Report, as a bare number, how many lines in the data contain "Adnetik".

#### Given data

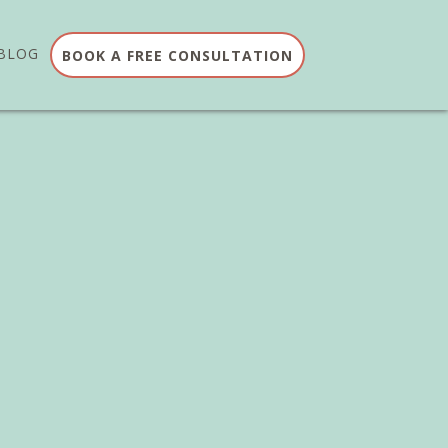
BLOG
BOOK A FREE CONSULTATION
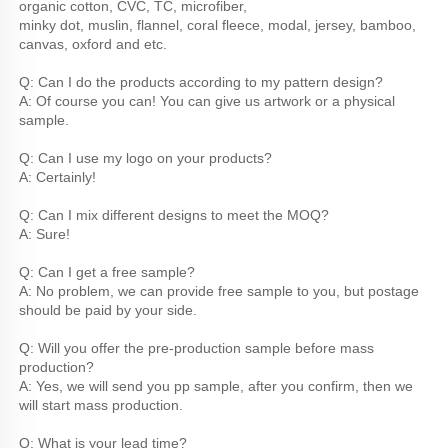
organic cotton, CVC, TC, microfiber,
minky dot, muslin, flannel, coral fleece, modal, jersey, bamboo, 
canvas, oxford and etc.
Q: Can I do the products according to my pattern design?
A: Of course you can! You can give us artwork or a physical 
sample.
Q: Can I use my logo on your products?
A: Certainly!
Q: Can I mix different designs to meet the MOQ?
A: Sure!
Q: Can I get a free sample?
A: No problem, we can provide free sample to you, but postage 
should be paid by your side.
Q: Will you offer the pre-production sample before mass 
production?
A: Yes, we will send you pp sample, after you confirm, then we 
will start mass production.
Q: What is your lead time?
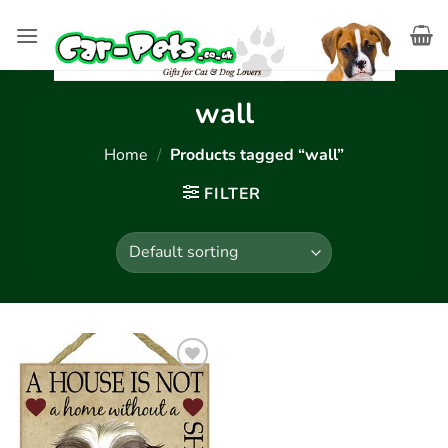
Skip
to
content
wall
Home
/
Products tagged “wall”
FILTER
Add to
wishlist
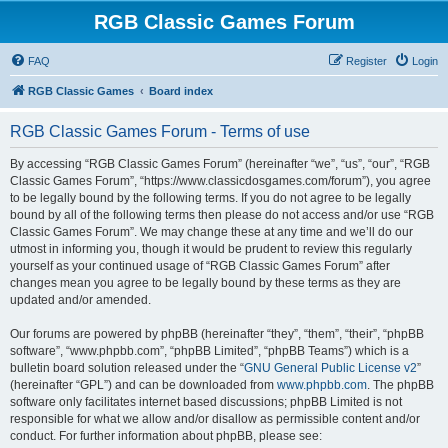
RGB Classic Games Forum
FAQ
Register
Login
RGB Classic Games
Board index
RGB Classic Games Forum - Terms of use
By accessing “RGB Classic Games Forum” (hereinafter “we”, “us”, “our”, “RGB
Classic Games Forum”, “https://www.classicdosgames.com/forum”), you agree
to be legally bound by the following terms. If you do not agree to be legally
bound by all of the following terms then please do not access and/or use “RGB
Classic Games Forum”. We may change these at any time and we’ll do our
utmost in informing you, though it would be prudent to review this regularly
yourself as your continued usage of “RGB Classic Games Forum” after
changes mean you agree to be legally bound by these terms as they are
updated and/or amended.
Our forums are powered by phpBB (hereinafter “they”, “them”, “their”, “phpBB
software”, “www.phpbb.com”, “phpBB Limited”, “phpBB Teams”) which is a
bulletin board solution released under the “
GNU General Public License v2
”
(hereinafter “GPL”) and can be downloaded from
www.phpbb.com
. The phpBB
software only facilitates internet based discussions; phpBB Limited is not
responsible for what we allow and/or disallow as permissible content and/or
conduct. For further information about phpBB, please see:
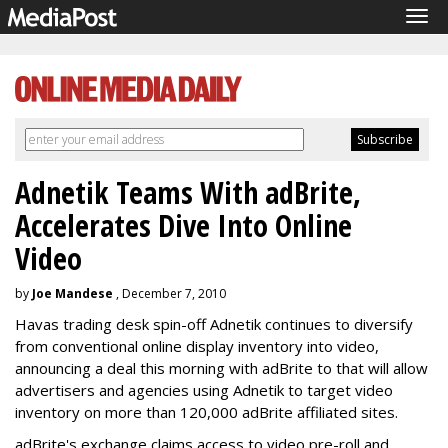
Tog
navi
Adnetik Teams With adBrite,
Accelerates Dive Into Online
Video
by
Joe Mandese
, December 7, 2010
Havas trading desk spin-off Adnetik continues to diversify
from conventional online display inventory into video,
announcing a deal this morning with adBrite to that will allow
advertisers and agencies using Adnetik to target video
inventory on more than 120,000 adBrite affiliated sites.
adBrite's exchange claims access to video pre-roll and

########

> **Result of the task**
3